How to improve the implementation of a function involving a numerical integration?


I am trying to optimize my code, but I don’t really know in which direction I should go (but I know I don’t want to use multithreading).

Here is my goal: I want to implement the following function

k_\perp(x,y; l) = k(x,y;l) - \frac{\int_{-1}^{1} p(w)k(x,z;l)dw \times \int_{-1}^{1} p(z)k(z,y;l)dz}{ \int_{-1}^{1} \int_{-1}^{1} p(w)p(z)k(w,z;l)dwdz}

where p(x) = \frac{1}{\pi} \sqrt{1-x^2} and k(x,y;l) = \exp{-\frac{(x-y)^2}{2l^2}} .
(this function will later be used to build a kernel and some optimization will be performed on l)

Unfortunately, this integral has no analytical solution (at least according to Mathematica).

Therefore, I wrote this little code (see below) using QuadGK to compute the function, but I am not really happy regarding the performance and I am pretty sure it could be faster. I also saw that ApproxFun could probably do something interesting using some orthogonal polynomials but did not manage to write a clean code…

using QuadGK, BenchmarkTools
k(x,y,l) = exp(-(x-y)^2/(2*l^2))
p(x) = sqrt(1-x^2)/π

ES(x,l) = quadgk(y -> k(x,y,l) * p(y), -1, 1)[1]
@benchmark ES(0.0, 1e1)

ES2(l) = quadgk(x -> p(x) * ES(x,l), -1, 1)[1]
@benchmark ES2(1e1)

k_orth(x,y,l) = @. k(x,y,l) - ES(x,l) * ES(y,l) / ES2(l)
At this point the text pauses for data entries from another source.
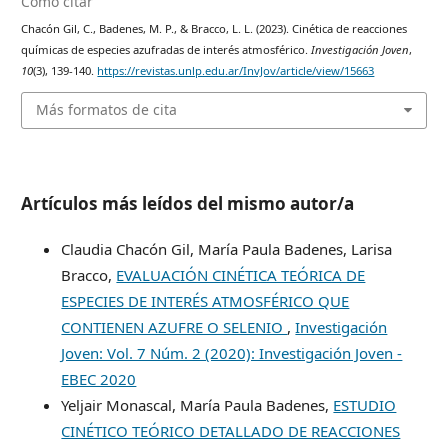
Cómo citar
Chacón Gil, C., Badenes, M. P., & Bracco, L. L. (2023). Cinética de reacciones
químicas de especies azufradas de interés atmosférico.
Investigación Joven
,
10
(3), 139-140.
https://revistas.unlp.edu.ar/InvJov/article/view/15663
Más formatos de cita
Artículos más leídos del mismo autor/a
Claudia Chacón Gil, María Paula Badenes, Larisa
Bracco,
EVALUACIÓN CINÉTICA TEÓRICA DE
ESPECIES DE INTERÉS ATMOSFÉRICO QUE
CONTIENEN AZUFRE O SELENIO
,
Investigación
Joven: Vol. 7 Núm. 2 (2020): Investigación Joven -
EBEC 2020
Yeljair Monascal, María Paula Badenes,
ESTUDIO
CINÉTICO TEÓRICO DETALLADO DE REACCIONES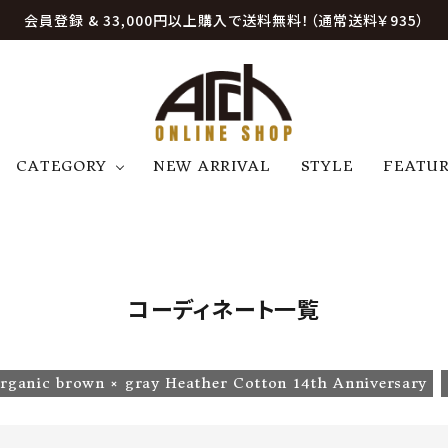
会員登録 & 33,000円以上購入で送料無料！（通常送料￥935）
CATEGORY
NEW ARRIVAL
STYLE
FEATU
アウター
ジャケット
トップス
B
C
D
E
帽子
アクセサリー
ファッション雑貨
K
L
M
N
コーディネート一覧
U
W
etc
rganic brown × gray Heather Cotton 14th Anniversary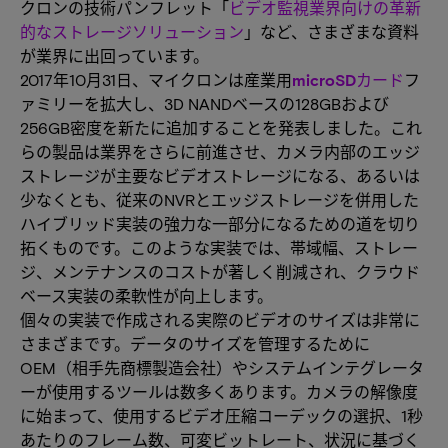
クロンの技術パンフレット「
ビデオ監視業界向けの革新
的なストレージソリューション
」など、さまざまな資料
が業界に出回っています。
2017年10月31日、マイクロンは産業用
microSDカード
フ
ァミリーを拡大し、3D NANDベースの128GBおよび
256GB密度を新たに追加することを発表しました。これ
らの製品は業界をさらに前進させ、カメラ内部のエッジ
ストレージが主要なビデオストレージになる、あるいは
少なくとも、従来のNVRとエッジストレージを併用した
ハイブリッド実装の強力な一部分になるための道を切り
拓くものです。このような実装では、帯域幅、ストレー
ジ、メンテナンスのコストが著しく削減され、クラウド
ベース実装の柔軟性が向上します。
個々の実装で作成される実際のビデオのサイズは非常に
さまざまです。データのサイズを管理するために
OEM（相手先商標製造会社）やシステムインテグレータ
ーが使用するツールは数多くあります。カメラの解像度
に始まって、使用するビデオ圧縮コーデックの選択、1秒
あたりのフレーム数、可変ビットレート、状況に基づく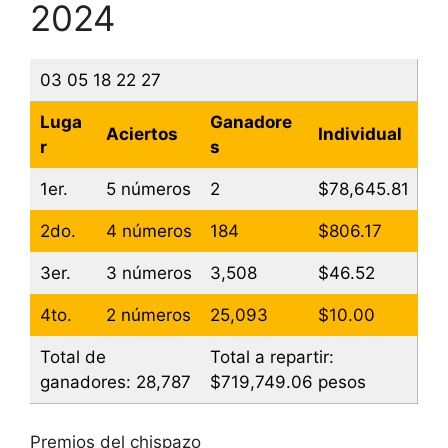
2024
03 05 18 22 27
Luga
Ganadore
Aciertos
Individual
r
s
1er.
5 números
2
$78,645.81
2do.
4 números
184
$806.17
3er.
3 números
3,508
$46.52
4to.
2 números
25,093
$10.00
Total de
Total a repartir:
ganadores: 28,787
$719,749.06 pesos
Premios del chispazo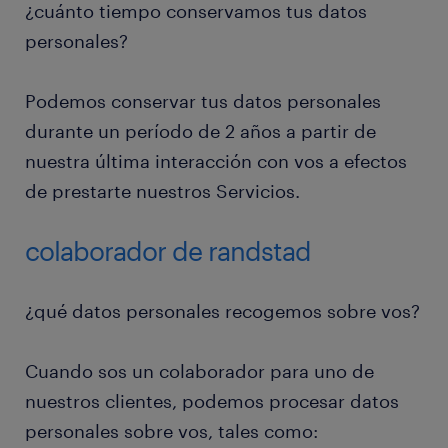
¿cuánto tiempo conservamos tus datos
personales?
Podemos conservar tus datos personales
durante un período de 2 años a partir de
nuestra última interacción con vos a efectos
de prestarte nuestros Servicios.
colaborador de randstad
¿qué datos personales recogemos sobre vos?
Cuando sos un colaborador para uno de
nuestros clientes, podemos procesar datos
personales sobre vos, tales como: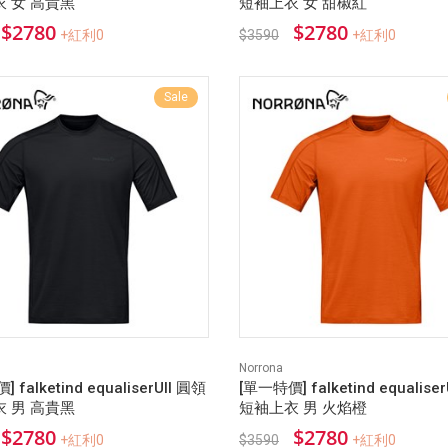
 女 高貴黑
短袖上衣 女 甜椒紅
$2780
$2780
+紅利0
$3590
+紅利0
Sale
Norrona
 falketind equaliserUll 圓領
[單一特價] falketind equalise
 男 高貴黑
短袖上衣 男 火焰橙
$2780
$2780
+紅利0
$3590
+紅利0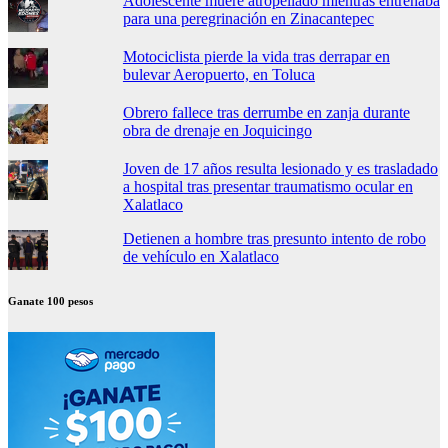
Adolescente muere atropellado mientras entrenaba
para una peregrinación en Zinacantepec
Motociclista pierde la vida tras derrapar en
bulevar Aeropuerto, en Toluca
Obrero fallece tras derrumbe en zanja durante
obra de drenaje en Joquicingo
Joven de 17 años resulta lesionado y es trasladado
a hospital tras presentar traumatismo ocular en
Xalatlaco
Detienen a hombre tras presunto intento de robo
de vehículo en Xalatlaco
Ganate 100 pesos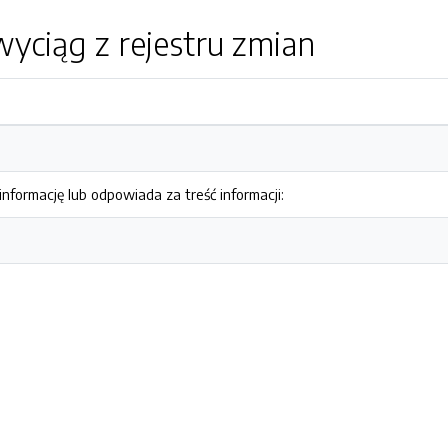
yciąg z rejestru zmian
nformację lub odpowiada za treść informacji:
x = range(-1.0, 1.0, length=100);
y = range(-1.0, 1.0, length=100);

@benchmark k_orth(x, y, 1e1)

contourf(x, y, (x,y) -> k_orth(x, y, 1e1))



One thing worth trying is using a package for multi-dimensional integration (e.g. GitHub - JuliaMath/HCubature.jl: pure-Julia multidimensional h-adaptive integration) rather than nesting 1d integration. Doing so can be a lot more efficient since you get better error control.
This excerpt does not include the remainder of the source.